Humans belong to the group of homeothermal (uniformly warm) living beings which, with their temperature regulation system, keep the core body temperature as constant as possible at around 37ºC. The core of the body includes the trunk and the head. The body shell serves as a heat insulator and for heat exchange.

Body temperature is impaired internally (muscle work) and externally (climate) and thus has a significant impact on athletic performance. At rest and during low stress, the core body temperature is independent of the external temperature. In the case of higher stress intensity, there is a dependency on the ambient temperature from an ambient temperature of 15ºC (Jessen 2001). Endurance activities lasting several hours also lead to an increase in core body temperature (exercise-induced hyperthermia).

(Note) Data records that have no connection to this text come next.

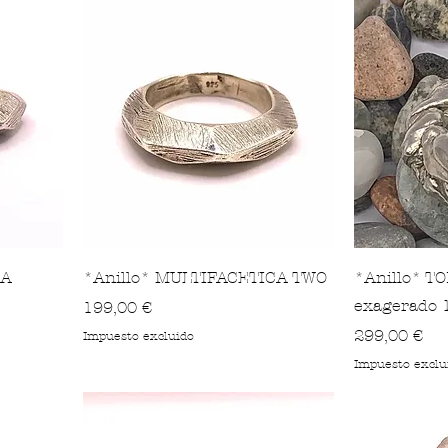
CA
*Anillo* MULTIFACETICA TWO
*Anillo* T
exagerado 
Precio
199,00 €
Precio
299,00 €
Impuesto excluido
Impuesto exclu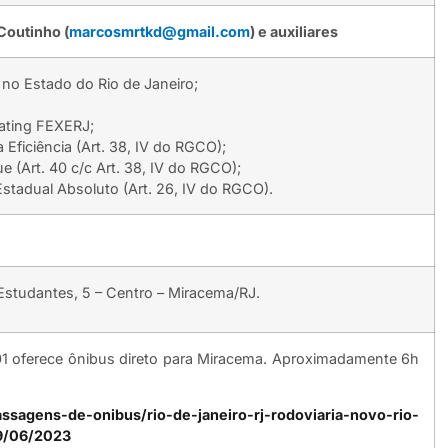
Coutinho (
marcosmrtkd@gmail.com
) e auxiliares
 no Estado do Rio de Janeiro;
ating FEXERJ;
 Eficiência (Art. 38, IV do RGCO);
e (Art. 40 c/c Art. 38, IV do RGCO);
stadual Absoluto (Art. 26, IV do RGCO).
 Estudantes, 5 – Centro – Miracema/RJ.
1001 oferece ônibus direto para Miracema. Aproximadamente 6h
ssagens-de-onibus/rio-de-janeiro-rj-rodoviaria-novo-rio-
9/06/2023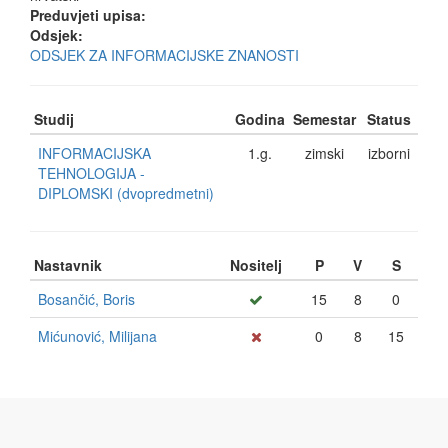
Preduvjeti upisa:
Odsjek:
ODSJEK ZA INFORMACIJSKE ZNANOSTI
Studij
Godina
Semestar
Status
INFORMACIJSKA
1.g.
zimski
izborni
TEHNOLOGIJA -
DIPLOMSKI (dvopredmetni)
Nastavnik
Nositelj
P
V
S
Bosančić, Boris
15
8
0
Mićunović, Milijana
0
8
15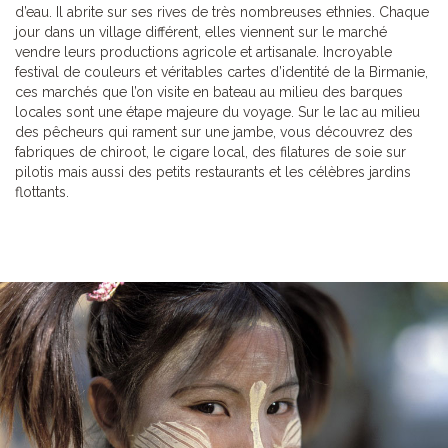
d’eau. Il abrite sur ses rives de très nombreuses ethnies. Chaque
jour dans un village différent, elles viennent sur le marché
vendre leurs productions agricole et artisanale. Incroyable
festival de couleurs et véritables cartes d’identité de la Birmanie,
ces marchés que l’on visite en bateau au milieu des barques
locales sont une étape majeure du voyage. Sur le lac au milieu
des pêcheurs qui rament sur une jambe, vous découvrez des
fabriques de chiroot, le cigare local, des filatures de soie sur
pilotis mais aussi des petits restaurants et les célèbres jardins
flottants.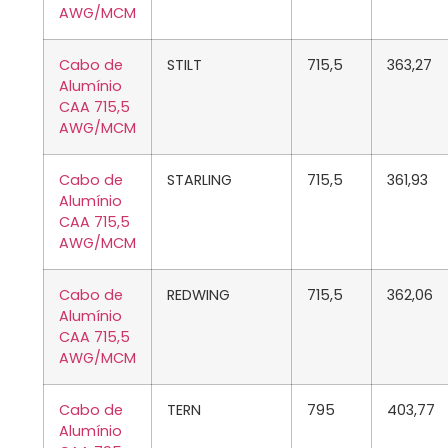
AWG/MCM
Cabo de
STILT
715,5
363,27
Alumínio
CAA 715,5
AWG/MCM
Cabo de
STARLING
715,5
361,93
Alumínio
CAA 715,5
AWG/MCM
Cabo de
REDWING
715,5
362,06
Alumínio
CAA 715,5
AWG/MCM
Cabo de
TERN
795
403,77
Alumínio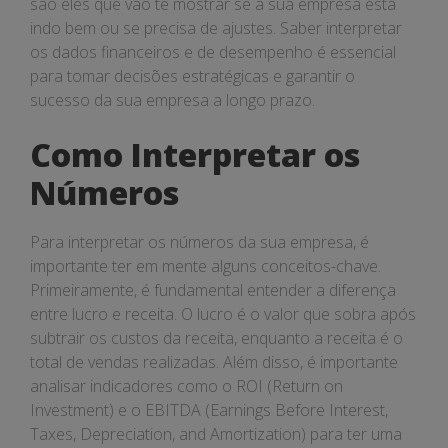
são eles que vão te mostrar se a sua empresa está
indo bem ou se precisa de ajustes. Saber interpretar
os dados financeiros e de desempenho é essencial
para tomar decisões estratégicas e garantir o
sucesso da sua empresa a longo prazo.
Como Interpretar os
Números
Para interpretar os números da sua empresa, é
importante ter em mente alguns conceitos-chave.
Primeiramente, é fundamental entender a diferença
entre lucro e receita. O lucro é o valor que sobra após
subtrair os custos da receita, enquanto a receita é o
total de vendas realizadas. Além disso, é importante
analisar indicadores como o ROI (Return on
Investment) e o EBITDA (Earnings Before Interest,
Taxes, Depreciation, and Amortization) para ter uma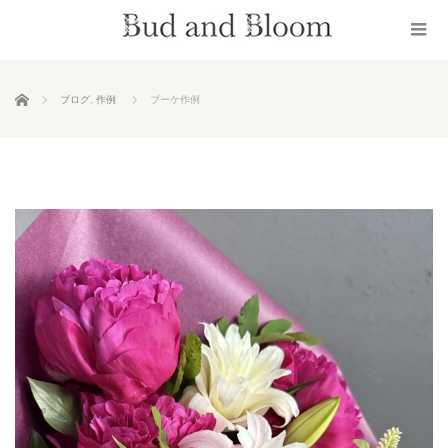
ホーム
ブログ
,
作例
ブーケ作例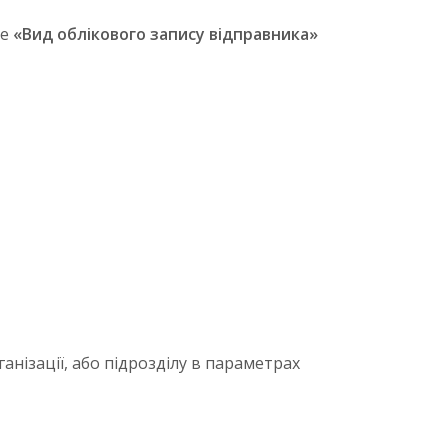
ле
«Вид облікового запису відправника»
анізації, або підрозділу в параметрах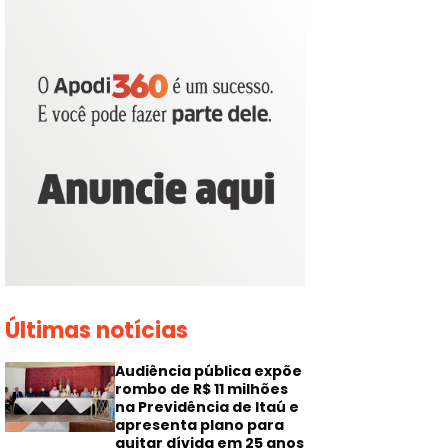
Últimas notícias
Audiência pública expõe
rombo de R$ 11 milhões
na Previdência de Itaú e
apresenta plano para
quitar dívida em 25 anos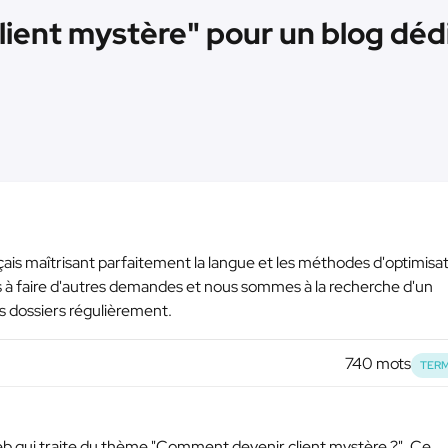
client mystère" pour un blog dédi
is maîtrisant parfaitement la langue et les méthodes d'optimisa
 à faire d'autres demandes et nous sommes à la recherche d'un
s dossiers régulièrement.
740 mots
TERM
web qui traite du thème "Comment devenir client mystère ?". Ce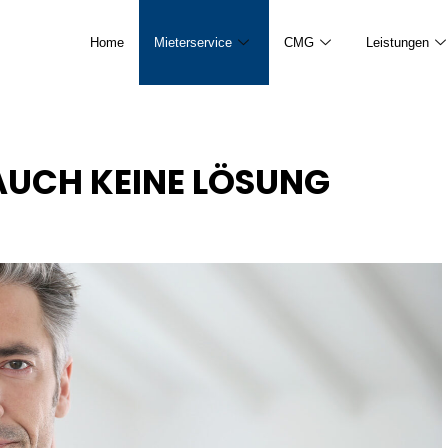
Home
Mieterservice
CMG
Leistungen
AUCH KEINE LÖSUNG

A core body temperature of 39 to 40ºC is common during strenuous exercise. An increase in core body temperature to over 40 degrees Celsius harbors health risks. What measures can be used to ensure effective temperature management before, during and after the sporting challenge?

About 75% of the energy developed by the body is given off as heat and only the smaller remainder is available for muscular work. In the case of high heat loads, up to 97% of the energy is given off as heat (de Marees 2003). Our body has various mechanisms at its disposal to give off heat. A distinction is made between heat conduction (conduction), heat transport (convection), heat radiation (radiation) and sweat evaporation (evaporation). The most effective way is the cooling effect through evaporation of sweat. With high humidity, evaporation is more difficult and the cooling effect is therefore less.

"Summer is the time when it is too hot to do what it was too cold to do in winter" (Mark Twain).

Endurance performance is negatively influenced by unfavorable climatic conditions (Zintl and Eisenhut 2004; Aderhold and Weigelt 2012). Of the climatic factors, the outside temperature has the greatest influence on mileage. In addition, high humidity can reduce performance. Other external influencing factors are air movement and radiation. Ideal temperatures for long-distance running are 10-15ºC with dry and windless conditions.

Endurance performance is severely affected by heat. The greater exposure is reflected in an increased heart rate and lactate formation. There is a greater rise in the core body temperature and the increased sweating leads to a faster loss of body fluid.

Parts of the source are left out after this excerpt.